Really enjoyed using Rmarkdown/Knitr execution of SQL chunks recently, however it seems there is a limitation for more complex queries. I've been using a Redshift data base with an RJDBC powered connection.
Specifically using Common Table expressions with INNER JOIN
:
```{sql, connection=redshift, output.var="Field_count"}
WITH
cte AS (
SELECT DISTINCT field
FROM
table
WHERE date >= '2017-01-01'
)SELECT count(DISTINCT field)
FROM cte
INNER JOIN table_2 t2 ON t2.join_here = cte.join_here;
```
I've successfully used CTE and INNER JOIN in individual queries, but combining them leads to an error:
Error in .verify.JDBC.result(r, "Unable to retrieve JDBC results set for ", : Unable to retrieve JDBC result set for WITH
cte AS (
SELECT DISTINCT field
FROM
table
WHERE date >= '2017-01-01'
)SELECT count(DISTINCT field)
FROM cte
INNER JOIN table_2 t2 ON t2.join_here = cte.join_here; ([Amazon] (500335) One query is expected: WITH
cte AS (
SELECT DISTINCT field
FROM
table
WHERE date >= '2017-01-01'
)SELECT count(DISTINCT field)
FROM cte
INNER JOIN table_2 t2 ON t2.join_here = cte.join_here;) Calls: <Anonymous> ... dbSendQuery -> dbSendQuery -> .local -> .verify.JDBC.reslt Execution Halted
It appears that this is being translated wrongly/duplicated on the querying out of the RStudio session.
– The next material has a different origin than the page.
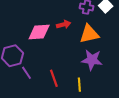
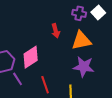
red arrow: (64, 24) -> (56, 31), turned 88
pink diamond: (39, 32) -> (31, 57), moved, turned -30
Is this a known limitation? If so is it documented anywhere?
Is this a known bug? If so is it in an existing issue?
EDIT: This is only visibly happening within the knit process, individually running chunks interactively returns expected results.
I'd suggest trying another version on Redshift JDBC driver.
I got the same error, however, it was while using Pentaho so mileage may vary. I didn't find any documentation or other info related to this. My problem got solved by switching away from the newest driver version. I was using RedshiftJDBC4-1.2.1.1001.jar (JDBC 4.0 compatible) and switched to RedshiftJDBC4-1.1.10.1010.jar.